Он говорил горячо и страстно, с религиозным пылом, глаза его сияли.
— Этого хочет Бог?
— Счастья. Счастья для всех. Надо быть счастливым и помогать другим. Сначала надень кислородную маску на себя, а только потом — на мелкого. Бог — это просто пилот. Он не выйдет из-за штурвала, чтобы застегнуть на тебе жилет.
Он схватил себя за шею, закашлялся, а я смотрела на него ошарашенно. Мне не верилось, что я говорю с Толиком о таких вещах. Я думала о сексе, о физической близости, вовсе не о том, что доверю ему свои переживания. Я их никому не доверяла, даже самой себе.
Толик сказал:
— Надо быть счастливым, счастливым надо жить.
Неожиданно он наклонился, снова взял мою ногу и принялся смывать водой грязь. Сердце у меня забилось часто-часто.
Толик сказал:
— Но я тебя жизни учить не буду, живи ее, как хочешь.
Он опустил и мою вторую ногу под воду, я подалась назад, от холода свело даже плечи. Запрокинув голову, я увидела большое, пушистое облако. Я почти не чувствовала прикосновений Толика, но ощущала кое-что другое: странное, томительное и доверчивое чувство.

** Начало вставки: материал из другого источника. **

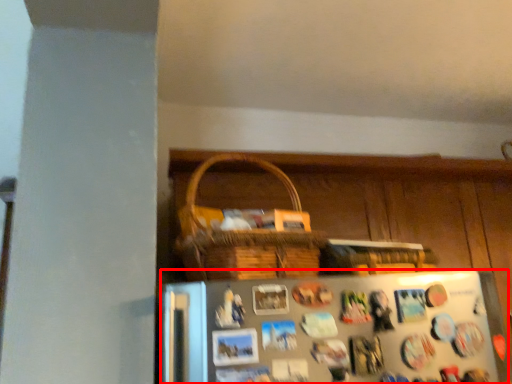 Question: Considering the relative positions of refrigerator (annotated by the red box) and dresser in the image provided, where is refrigerator (annotated by the red box) located with respect to the staircase?

Choices:
 (A) left
 (B) right

Answer: (A) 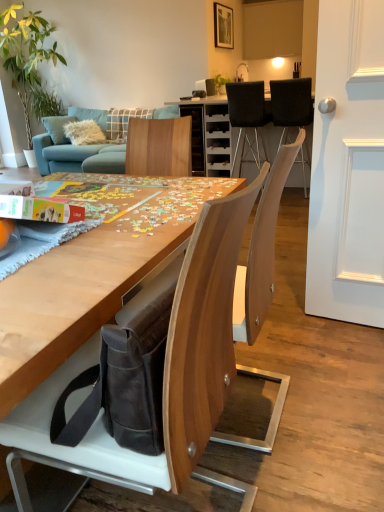 Identify the location of wooden chair at center, which ranks as the first chair in front-to-back order. (204, 341).

In order to face black fabric chair at upper right, the second chair when ordered from front to back, should I rotate leftwards or rightwards?

A 13.463 degree turn to the right will do.

Locate an element on the screen. The height and width of the screenshot is (512, 384). matte white cabinet at upper center is located at coordinates (272, 29).

What do you see at coordinates (272, 29) in the screenshot? I see `matte white cabinet at upper center` at bounding box center [272, 29].

Describe the element at coordinates (247, 113) in the screenshot. I see `black fabric chair at upper center, which ranks as the 3th chair in front-to-back order` at that location.

Identify the location of teal fabric couch at upper left. (78, 156).

Is point (88, 151) closer or farther from the camera than point (305, 89)?

Point (88, 151).

Is teal fabric couch at upper left taller than black fabric chair at upper right, the 2th chair in the back-to-front sequence?

Correct, teal fabric couch at upper left is much taller as black fabric chair at upper right, the 2th chair in the back-to-front sequence.

Is teal fabric couch at upper left oriented towards black fabric chair at upper right, positioned as the 1th chair in top-to-bottom order?

No, teal fabric couch at upper left is not oriented towards black fabric chair at upper right, positioned as the 1th chair in top-to-bottom order.

Considering the sizes of objects teal fabric couch at upper left and black fabric chair at upper right, marked as the 3th chair in a bottom-to-top arrangement, in the image provided, who is bigger, teal fabric couch at upper left or black fabric chair at upper right, marked as the 3th chair in a bottom-to-top arrangement,?

With larger size is teal fabric couch at upper left.

Is black fabric chair at upper right, positioned as the 1th chair in top-to-bottom order, completely or partially outside of green leafy plant at upper left?

black fabric chair at upper right, positioned as the 1th chair in top-to-bottom order, lies outside green leafy plant at upper left's area.

How different are the orientations of black fabric chair at upper right, positioned as the 1th chair in top-to-bottom order, and green leafy plant at upper left in degrees?

The angle between the facing direction of black fabric chair at upper right, positioned as the 1th chair in top-to-bottom order, and the facing direction of green leafy plant at upper left is 179 degrees.

Where is `houseplant that appears on the left of black fabric chair at upper right, the 2th chair in the back-to-front sequence`? houseplant that appears on the left of black fabric chair at upper right, the 2th chair in the back-to-front sequence is located at coordinates (25, 53).

Considering the sizes of objects black fabric chair at upper right, the second chair when ordered from front to back, and green leafy plant at upper left in the image provided, who is thinner, black fabric chair at upper right, the second chair when ordered from front to back, or green leafy plant at upper left?

Thinner between the two is black fabric chair at upper right, the second chair when ordered from front to back.

Is teal fabric couch at upper left further to the viewer compared to matte white cabinet at upper center?

No, it is in front of matte white cabinet at upper center.

Considering the sizes of objects teal fabric couch at upper left and matte white cabinet at upper center in the image provided, who is wider, teal fabric couch at upper left or matte white cabinet at upper center?

teal fabric couch at upper left is wider.

Is teal fabric couch at upper left positioned with its back to matte white cabinet at upper center?

That's not correct — teal fabric couch at upper left is not looking away from matte white cabinet at upper center.

Considering the positions of objects teal fabric couch at upper left and matte white cabinet at upper center in the image provided, who is more to the right, teal fabric couch at upper left or matte white cabinet at upper center?

matte white cabinet at upper center.

Is point (281, 22) positioned behind point (304, 115)?

Yes.

Looking at their sizes, would you say matte white cabinet at upper center is wider or thinner than black fabric chair at upper right, the 2th chair in the back-to-front sequence?

matte white cabinet at upper center is thinner than black fabric chair at upper right, the 2th chair in the back-to-front sequence.

How much distance is there between matte white cabinet at upper center and black fabric chair at upper right, which appears as the 3th chair when viewed from the left?

matte white cabinet at upper center is 8.62 feet from black fabric chair at upper right, which appears as the 3th chair when viewed from the left.

From the image's perspective, is matte white cabinet at upper center above or below black fabric chair at upper right, which appears as the 3th chair when viewed from the left?

Clearly, from the image's perspective, matte white cabinet at upper center is above black fabric chair at upper right, which appears as the 3th chair when viewed from the left.

Can you confirm if wooden chair at center, which ranks as the 1th chair in bottom-to-top order, is thinner than green leafy plant at upper left?

Correct, the width of wooden chair at center, which ranks as the 1th chair in bottom-to-top order, is less than that of green leafy plant at upper left.

Could green leafy plant at upper left be considered to be inside wooden chair at center, acting as the first chair starting from the left?

No, green leafy plant at upper left is not surrounded by wooden chair at center, acting as the first chair starting from the left.

Considering the sizes of objects wooden chair at center, which ranks as the 1th chair in bottom-to-top order, and green leafy plant at upper left in the image provided, who is shorter, wooden chair at center, which ranks as the 1th chair in bottom-to-top order, or green leafy plant at upper left?

Standing shorter between the two is wooden chair at center, which ranks as the 1th chair in bottom-to-top order.

Would you say wooden chair at center, acting as the first chair starting from the left, is inside or outside teal fabric couch at upper left?

wooden chair at center, acting as the first chair starting from the left, is outside teal fabric couch at upper left.

From a real-world perspective, which is physically below, wooden chair at center, which is counted as the third chair, starting from the right, or teal fabric couch at upper left?

In real-world perspective, teal fabric couch at upper left is lower.

Would you consider wooden chair at center, which ranks as the 1th chair in bottom-to-top order, to be distant from teal fabric couch at upper left?

Yes, wooden chair at center, which ranks as the 1th chair in bottom-to-top order, and teal fabric couch at upper left are quite far apart.

Starting from the green leafy plant at upper left, which chair is the 2nd one to the right? Please provide its 2D coordinates.

[(247, 113)]

Considering the relative sizes of green leafy plant at upper left and black fabric chair at upper center, marked as the 2th chair in a right-to-left arrangement, in the image provided, is green leafy plant at upper left bigger than black fabric chair at upper center, marked as the 2th chair in a right-to-left arrangement,?

Yes, green leafy plant at upper left is bigger than black fabric chair at upper center, marked as the 2th chair in a right-to-left arrangement.

Is the surface of green leafy plant at upper left in direct contact with black fabric chair at upper center, which ranks as the 3th chair in front-to-back order?

No, green leafy plant at upper left is not touching black fabric chair at upper center, which ranks as the 3th chair in front-to-back order.

Is green leafy plant at upper left at the right side of black fabric chair at upper center, the second chair from the left?

In fact, green leafy plant at upper left is to the left of black fabric chair at upper center, the second chair from the left.

Where is `the 1st chair positioned below the teal fabric couch at upper left (from the image's perspective)`? The height and width of the screenshot is (512, 384). the 1st chair positioned below the teal fabric couch at upper left (from the image's perspective) is located at coordinates (291, 104).

The height and width of the screenshot is (512, 384). In order to click on houseplant above the black fabric chair at upper right, the second chair when ordered from front to back (from a real-world perspective) in this screenshot , I will do `click(25, 53)`.

Which object lies nearer to the anchor point black fabric chair at upper right, which appears as the 3th chair when viewed from the left, wooden chair at center, the third chair positioned from the top, or green leafy plant at upper left?

wooden chair at center, the third chair positioned from the top.

Estimate the real-world distances between objects in this image. Which object is further from teal fabric couch at upper left, black fabric chair at upper right, the 2th chair in the back-to-front sequence, or green leafy plant at upper left?

black fabric chair at upper right, the 2th chair in the back-to-front sequence, is positioned further to the anchor teal fabric couch at upper left.

Considering their positions, is green leafy plant at upper left positioned further to teal fabric couch at upper left than wooden chair at center, which ranks as the first chair in front-to-back order?

Based on the image, wooden chair at center, which ranks as the first chair in front-to-back order, appears to be further to teal fabric couch at upper left.

From the image, which object appears to be farther from teal fabric couch at upper left, wooden chair at center, the third chair positioned from the top, or black fabric chair at upper center, which appears as the second chair when ordered from the bottom?

wooden chair at center, the third chair positioned from the top, is further to teal fabric couch at upper left.

Consider the image. Estimate the real-world distances between objects in this image. Which object is further from matte white cabinet at upper center, black fabric chair at upper right, marked as the 3th chair in a bottom-to-top arrangement, or green leafy plant at upper left?

green leafy plant at upper left is further to matte white cabinet at upper center.

Looking at the image, which one is located further to teal fabric couch at upper left, black fabric chair at upper center, marked as the 2th chair in a right-to-left arrangement, or wooden chair at center, which is the third chair from back to front?

Based on the image, wooden chair at center, which is the third chair from back to front, appears to be further to teal fabric couch at upper left.

From the picture: When comparing their distances from teal fabric couch at upper left, does black fabric chair at upper right, the 1th chair from the right, or black fabric chair at upper center, which is counted as the 2th chair, starting from the top, seem further?

black fabric chair at upper right, the 1th chair from the right, lies further to teal fabric couch at upper left than the other object.

Based on their spatial positions, is matte white cabinet at upper center or black fabric chair at upper center, which is counted as the 2th chair, starting from the top, further from wooden chair at center, which is the third chair from back to front?

The object further to wooden chair at center, which is the third chair from back to front, is matte white cabinet at upper center.

Image resolution: width=384 pixels, height=512 pixels. Find the location of `studio couch between green leafy plant at upper left and black fabric chair at upper center, which appears as the second chair when ordered from the bottom, in the horizontal direction`. studio couch between green leafy plant at upper left and black fabric chair at upper center, which appears as the second chair when ordered from the bottom, in the horizontal direction is located at coordinates (78, 156).

Find the location of a particular element. studio couch positioned between wooden chair at center, which is counted as the third chair, starting from the right, and green leafy plant at upper left from near to far is located at coordinates (78, 156).

At what (x,y) coordinates should I click in order to perform the action: click on studio couch positioned between wooden chair at center, which ranks as the first chair in front-to-back order, and matte white cabinet at upper center from near to far. Please return your answer as a coordinate pair (x, y). This screenshot has width=384, height=512. Looking at the image, I should click on (78, 156).

I want to click on chair positioned between wooden chair at center, which is counted as the third chair, starting from the right, and black fabric chair at upper center, marked as the 2th chair in a right-to-left arrangement, from near to far, so click(291, 104).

И свое желание я тоже представляла себе совсем не так.
Толик сказал:
— Тебе бы поглядеть, че в мире есть. Может, поняла бы, какое тебе интересно. Витек с Алечкой родители хорошие.
Но. Здесь было какое-то "но".
Я сказала:
— Хочу искупаться.
Он сказал:
— Давай.
— А я не утону от холода?
Толик повел плечом, любимое его, странное, рваное движение.
— Без понятия. Но если хочется так, то это без разницы. С осознанием того, что за косяки при любых раскладах отбашляешь живется легче.
Вот такая вот философия на фене. Фенесофия.
Я сказала:
— Тогда отойдите.
Я подумала, стоит мне разбежаться и прыгнуть, рухнуть в холодную воду, как я тут же стану другим человеком. Может, мы поговорили, я открылась, а теперь я окунусь в местный Коцит, и стану новой Ритой. Ритой-лучше-прежней. Все обрадуются.
Толик отошел в сторону, как можно дальше, так что пятки его качались над водой. Я прошлась по мостику обратно, скользя мокрыми ногами, боясь грохнуться.
Это оказалось проще, чем я думала. Я разбежалась и просто не останавливалась. Рухнула в ледяную воду, такую холодную, что, я знала — в ней можно умереть.
Наверное, это цепляло меня больше всего. Возможность. Не такая уж и плохая из меня вышла Вирджиния Вульф.